Conquering the 2,200 mile Appalachian Trail is no easy feat at any age, but 82-year-old Dale Sanders of Barlett, Ky. was particularly determined to vanquish it.
Setting out in March 2016 against wild weather, critics, and the odds alike, the spry outdoorsman made his final step of the journey on Oct. 26 — and officially became the oldest hiker to thru-hike the trail.
“I feel numb right now. It’s really a euphoric experience,” Sanders said, according to Outside magazine. “I’m just so thankful to the people who have helped me. I literally would not be here if it weren’t for all the people who encouraged me along the way.”
Affectionately nicknamed “Greybeard," Sanders broke Lee Barry’s record, who completed the hike at age 81 in 2004. Taking a “flip-flop” approach to the trail, Sanders traveled from Georgia to West Virginia, before going north to Maine and back again to the Mountain State. This popular adjustment allows hikers to trek in fairer weather conditions before tackling the northernmost part of the A.T.

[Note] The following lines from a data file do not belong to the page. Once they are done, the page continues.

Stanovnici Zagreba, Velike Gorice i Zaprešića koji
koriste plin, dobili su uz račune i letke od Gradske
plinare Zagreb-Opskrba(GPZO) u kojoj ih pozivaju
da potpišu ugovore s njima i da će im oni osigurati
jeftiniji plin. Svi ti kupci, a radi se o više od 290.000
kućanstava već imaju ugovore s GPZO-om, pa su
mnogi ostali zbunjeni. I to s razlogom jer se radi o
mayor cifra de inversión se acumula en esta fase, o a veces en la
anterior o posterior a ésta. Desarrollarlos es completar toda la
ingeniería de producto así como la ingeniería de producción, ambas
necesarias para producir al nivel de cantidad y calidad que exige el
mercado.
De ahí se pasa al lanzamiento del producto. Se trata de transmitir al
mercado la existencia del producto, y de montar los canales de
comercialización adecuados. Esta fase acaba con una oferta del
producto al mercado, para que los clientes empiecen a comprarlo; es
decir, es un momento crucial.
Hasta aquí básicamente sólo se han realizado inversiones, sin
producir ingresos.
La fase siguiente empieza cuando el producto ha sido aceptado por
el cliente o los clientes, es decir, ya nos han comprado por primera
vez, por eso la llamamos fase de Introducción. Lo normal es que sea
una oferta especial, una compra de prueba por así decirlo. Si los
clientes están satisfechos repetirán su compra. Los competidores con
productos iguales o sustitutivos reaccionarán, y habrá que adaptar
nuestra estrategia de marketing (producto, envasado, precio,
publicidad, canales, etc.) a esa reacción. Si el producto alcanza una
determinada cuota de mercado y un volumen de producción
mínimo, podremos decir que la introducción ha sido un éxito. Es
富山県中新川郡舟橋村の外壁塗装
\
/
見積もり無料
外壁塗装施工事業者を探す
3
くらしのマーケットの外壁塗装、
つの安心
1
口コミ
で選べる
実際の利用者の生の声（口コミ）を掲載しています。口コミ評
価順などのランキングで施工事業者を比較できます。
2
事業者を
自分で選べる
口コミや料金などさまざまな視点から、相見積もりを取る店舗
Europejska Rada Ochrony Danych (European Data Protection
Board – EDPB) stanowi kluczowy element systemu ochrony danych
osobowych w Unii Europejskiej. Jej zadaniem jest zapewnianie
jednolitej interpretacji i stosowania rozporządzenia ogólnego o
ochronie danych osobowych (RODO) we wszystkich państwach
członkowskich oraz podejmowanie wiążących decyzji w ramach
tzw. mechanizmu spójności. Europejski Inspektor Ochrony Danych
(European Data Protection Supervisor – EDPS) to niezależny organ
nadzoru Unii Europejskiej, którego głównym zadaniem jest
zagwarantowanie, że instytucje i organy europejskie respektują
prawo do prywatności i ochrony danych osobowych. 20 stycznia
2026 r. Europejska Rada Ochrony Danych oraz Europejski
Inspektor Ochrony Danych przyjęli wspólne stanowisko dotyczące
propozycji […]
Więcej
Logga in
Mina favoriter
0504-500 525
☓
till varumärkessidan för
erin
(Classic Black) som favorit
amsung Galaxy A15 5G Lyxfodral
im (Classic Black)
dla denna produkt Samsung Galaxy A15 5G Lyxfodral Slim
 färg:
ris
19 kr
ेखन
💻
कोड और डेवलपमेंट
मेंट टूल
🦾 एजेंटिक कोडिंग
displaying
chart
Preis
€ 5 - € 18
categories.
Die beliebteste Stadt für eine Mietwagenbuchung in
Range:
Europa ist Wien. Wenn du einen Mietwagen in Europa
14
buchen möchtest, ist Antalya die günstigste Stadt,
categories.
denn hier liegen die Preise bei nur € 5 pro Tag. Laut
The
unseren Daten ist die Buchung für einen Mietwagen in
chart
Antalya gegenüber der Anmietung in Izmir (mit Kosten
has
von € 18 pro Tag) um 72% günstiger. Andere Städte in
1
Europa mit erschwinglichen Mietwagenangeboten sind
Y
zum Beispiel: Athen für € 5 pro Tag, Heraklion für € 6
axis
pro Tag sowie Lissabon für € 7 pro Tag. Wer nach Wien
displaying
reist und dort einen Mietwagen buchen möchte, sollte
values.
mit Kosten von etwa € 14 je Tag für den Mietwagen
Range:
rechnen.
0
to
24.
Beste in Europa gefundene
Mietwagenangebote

According to the Appalachian Trail Conservancy, 2,650 adventurers set out each year to hike the A.T. in its totality, but Sanders’ journey in particular is remarkable from the start. For starters, he is older than the trail itself, as it was officially christened in 1937, the Washington Post notes. And while on the trail, he even met young Elie Quirin, who is poised to become A.T.'s youngest-ever hiker to date.

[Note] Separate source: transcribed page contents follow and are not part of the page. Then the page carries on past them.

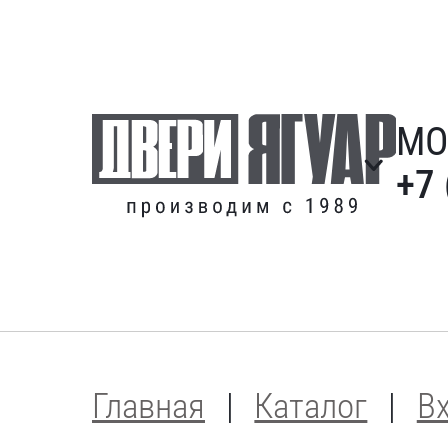
МО
+7 
Главная
Каталог
В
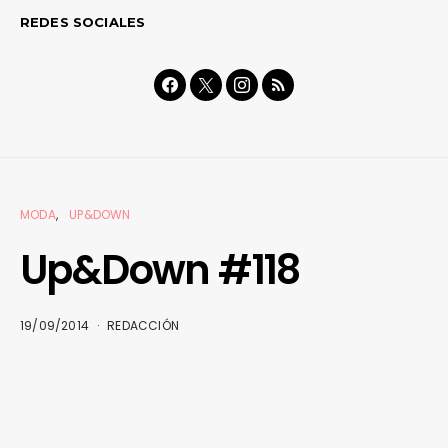
REDES SOCIALES
MODA
UP&DOWN
Up&Down #118
19/09/2014
REDACCIÓN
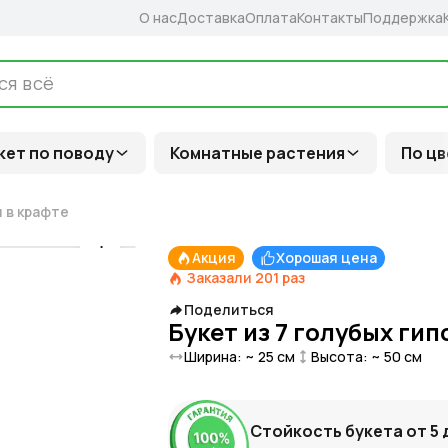
О нас
Доставка
Оплата
Контакты
Поддержка
кет по поводу
Комнатные растения
По цв
л в крафте
Акция
Хорошая цена
Заказали
201
раз
Поделиться
Букет из 7 голубых ги
Ширина: ~
25
см
Высота: ~
50
см
Стойкость букета от
5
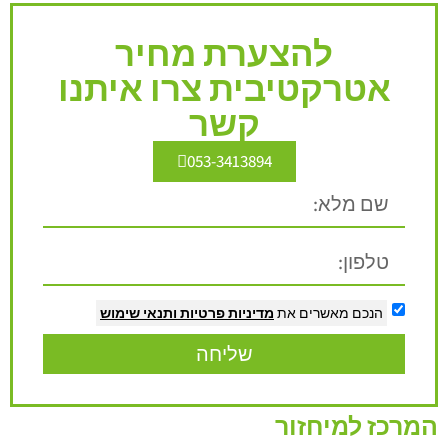
להצערת מחיר
אטרקטיבית צרו איתנו
קשר
053-3413894
הנכם מאשרים את
מדיניות פרטיות
ותנאי שימוש
שליחה
המרכז למיחזור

While Sanders has much to celebrate now, the experience came with its fair share of scares. In August, his journey nearly ended when he began internally bleeding in Maine’s Hundred-Mile Wilderness, heading home to Tennessee for ten days to be treated for a ruptured hemorrhoid.

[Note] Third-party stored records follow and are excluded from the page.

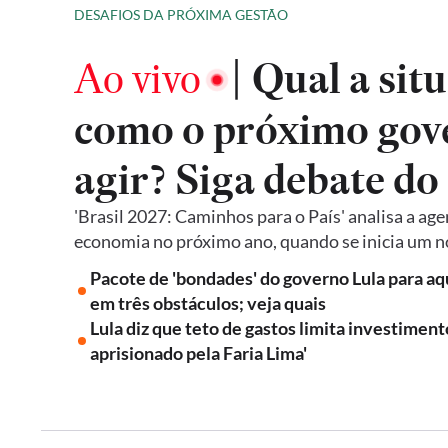
DESAFIOS DA PRÓXIMA GESTÃO
|
Ao vivo
Qual a situ
como o próximo gov
agir? Siga debate do
'Brasil 2027: Caminhos para o País' analisa a age
economia no próximo ano, quando se inicia um 
Pacote de 'bondades' do governo Lula para a
em três obstáculos; veja quais
Lula diz que teto de gastos limita investiment
aprisionado pela Faria Lima'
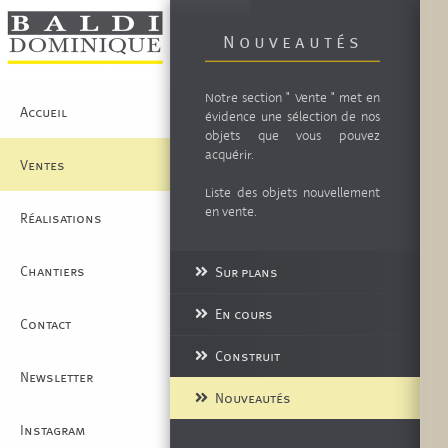
Nouveautés
Notre section " Vente " met en
Accueil
évidence une sélection de nos
objets que vous pouvez
acquérir.
Ventes
Liste des objets nouvellement
en vente.
Réalisations
Chantiers
Sur plans
En cours
Contact
Construit
Newsletter
Nouveautés
Instagram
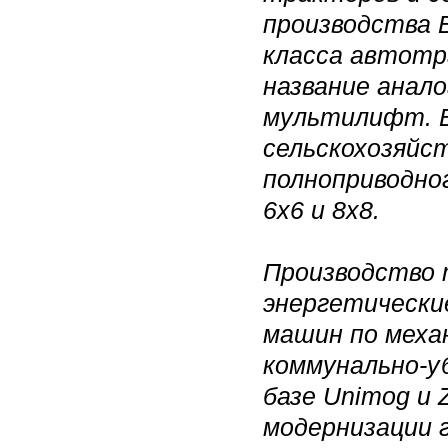
производства 
класса автотр
название анало
мультилифт. В
сельскохозяйс
полноприводно
6х6 и 8х8.
Производство 
энергетические
машин по меха
коммунально-у
базе Unimog и 
модернизации 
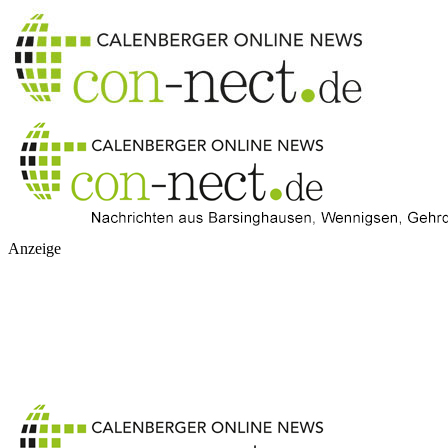
Anzeige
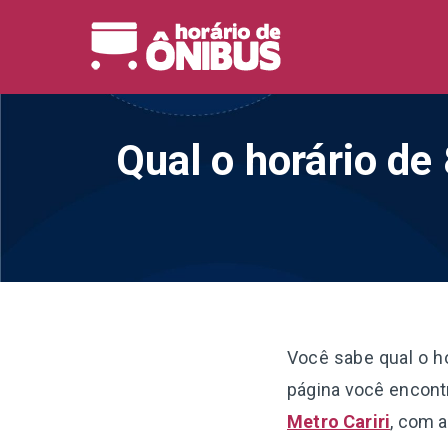
Pular
para
Horário 
Horários de Ônibus de
o
conteúdo
Qual o horário de
Você sabe qual o h
página você encontr
Metro Cariri
, com a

Sanders said that the episode stole his confidence and he “almost didn’t come back” until a friend convinced him to return, and even accompanying back to the trail. Though Sanders had never hiked for more than two weeks before setting out for the A.T., it was not his first serious outdoor escapade.
In his youth, Sanders broke the record for underwater-breath-holding in 1959, and was IUSA spearfishing athlete of the year in 1965, the Washington Post notes. A Navy veteran and lifelong parks and recreation professional, at age 80, he paddled the entire Mississippi River in support of juvenile diabetes research.
Repeatedly citing how critical the support of fellow hikers, or “trail angels,” was to his achieving his dream, Sanders reports that it was all worth it.
“The best comment from one of them was, ‘I want to be like you when I’m your age.’ That kept me going,” he said.